Uh, AI and video I think is, you know, I. Film is the most visceral art form. It is the combination of every other art form from choreography to music, to language, to, uh, you know, pictures. It's, it's, it's everything put together. So the impact on, you know, entertainment and just. What you can do to influence other people through this medium of film and, and video, uh, can't be understated.
And, and to create a technology that democratizes people's ability to create compelling video content, uh, again, can't be understated. I think, and this is gonna be the obsession of a lot of people for many, many years, for sure.
Conner: Ethan, what have you even seen?
Ethan: Yeah, Mistral AI out of France has raised 113 million seed rounds at a 260 million valuation.
Um, congrats to them. I, I think some people were, you know, a little like, oh, they're pre-product and X, Y, Z. These are huge seed rounds. A lot of this money's gonna go to GPUs. I think we're seeing a lot of these kind of individual. Companies at a country level. You know, we have stability over in Britain. We have Mistral now in France, we have China making different ones.

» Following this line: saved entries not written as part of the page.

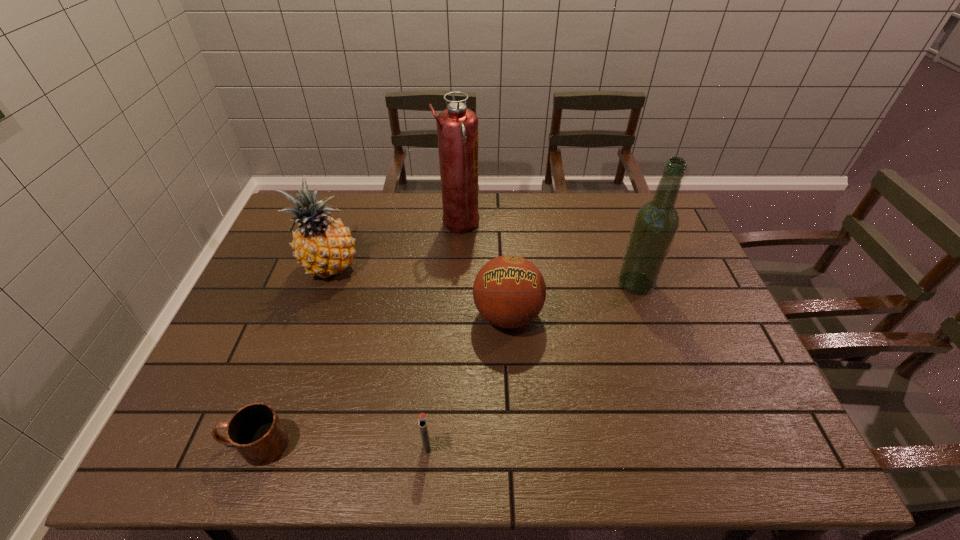 Find the location of a particular element. The height and width of the screenshot is (540, 960). vacant space situated on the left of the igniter is located at coordinates (395, 446).

At what (x,y) coordinates should I click in order to perform the action: click on object situated at the far edge. Please return your answer as a coordinate pair (x, y). Image resolution: width=960 pixels, height=540 pixels. Looking at the image, I should click on (457, 126).

The height and width of the screenshot is (540, 960). I want to click on igniter situated at the near edge, so click(x=422, y=420).

What are the coordinates of `mug that is positioned at the near edge` in the screenshot? It's located at (255, 430).

Identify the location of pineapple situated at the left edge. The image size is (960, 540). (323, 246).

You are a GUI agent. You are given a task and a screenshot of the screen. Output one action in this format:
    pyautogui.click(x=<x>, y=<y>)
    Task: Click on the mug that is at the left edge
    Image resolution: width=960 pixels, height=540 pixels.
    Given the screenshot: What is the action you would take?
    pyautogui.click(x=255, y=430)

I want to click on object that is at the right edge, so click(x=656, y=223).

Locate an element on the screen. object that is at the near left corner is located at coordinates (255, 430).

You are a GUI agent. You are given a task and a screenshot of the screen. Output one action in this format:
    pyautogui.click(x=<x>, y=<y>)
    Task: Click on the vacant area at the far edge
    The width and height of the screenshot is (960, 540).
    Given the screenshot: What is the action you would take?
    pyautogui.click(x=386, y=207)

Image resolution: width=960 pixels, height=540 pixels. I want to click on free space at the near edge, so 575,454. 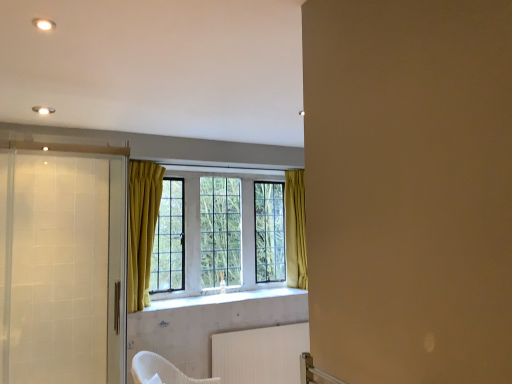 Question: Considering the relative positions of white textured radiator at lower center and white textured tile at center in the image provided, is white textured radiator at lower center to the left or to the right of white textured tile at center?

Choices:
 (A) left
 (B) right

Answer: (B)

Question: Relative to white textured tile at center, is white textured radiator at lower center in front or behind?

Choices:
 (A) behind
 (B) front

Answer: (A)

Question: Estimate the real-world distances between objects in this image. Which object is farther from the clear glass screen door at left, the 2th screen door when ordered from front to back?

Choices:
 (A) white textured tile at center
 (B) white textured armchair at lower center
 (C) translucent glass screen door at left, which is the second screen door from back to front
 (D) white textured radiator at lower center
 (E) clear glass window at center

Answer: (D)

Question: Which of these objects is positioned closest to the clear glass screen door at left, which appears as the 1th screen door when viewed from the back?

Choices:
 (A) white textured radiator at lower center
 (B) white textured tile at center
 (C) translucent glass screen door at left, which is the second screen door from back to front
 (D) white textured armchair at lower center
 (E) clear glass window at center

Answer: (C) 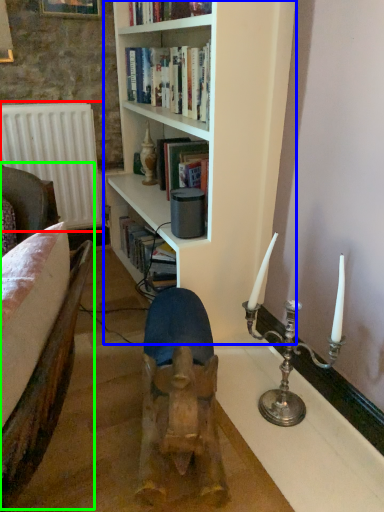 Question: Which object is the farthest from radiator (highlighted by a red box)? Choose among these: bookcase (highlighted by a blue box) or armchair (highlighted by a green box).

Choices:
 (A) bookcase
 (B) armchair

Answer: (B) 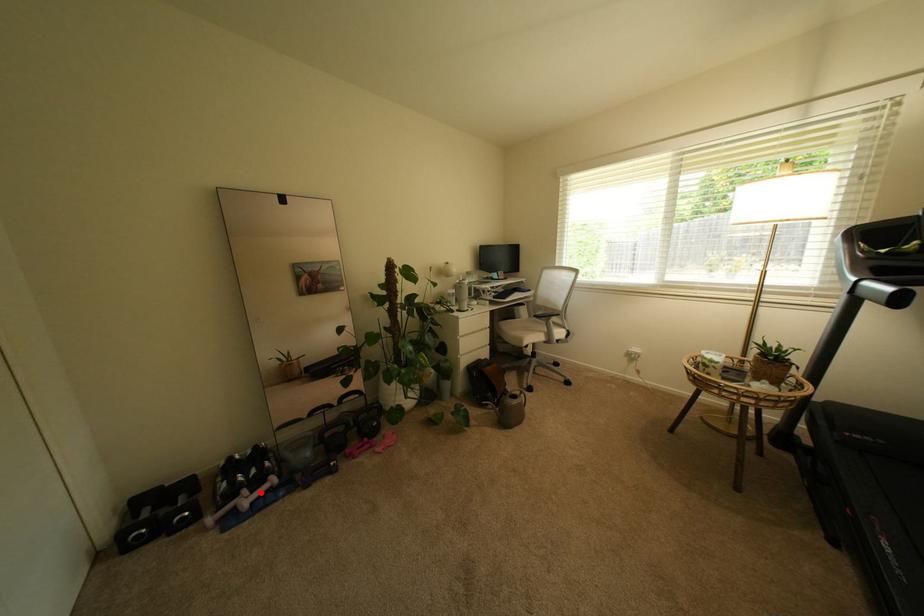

A lot of this money's gonna go to GPUs. I think it's a fantastic team. So yeah, just wanted to point out congratulations to Mistral and we'll see some more competition at the foundation model level.
Farb: Cool. Mistral.
Conner: Yeah, I saw that Vercel is launching a six week AI accelerator. So Versace, of course, is probably the best way to build applications on the web.
And now they're working with philanthropic banana chroma, cohere 11 labs, hugging face modal pine cone, and replicate stability Lang chain and open AI offering between the 12 of those $850,000 in credits to. I think 40 people they're gonna let in. Um, so not a huge amount of money, but it's exciting to have a mix of dynamic platforms for whoever they let in to choose from.
So very exciting to see what comes out of it. Startup weekend.
Farb: AI, here it comes.
Conner: Very true. Okay guys. Well thanks for tuning in. Uh, have a great day tomorrow. Have a great day today, and we'll see you guys tomorrow.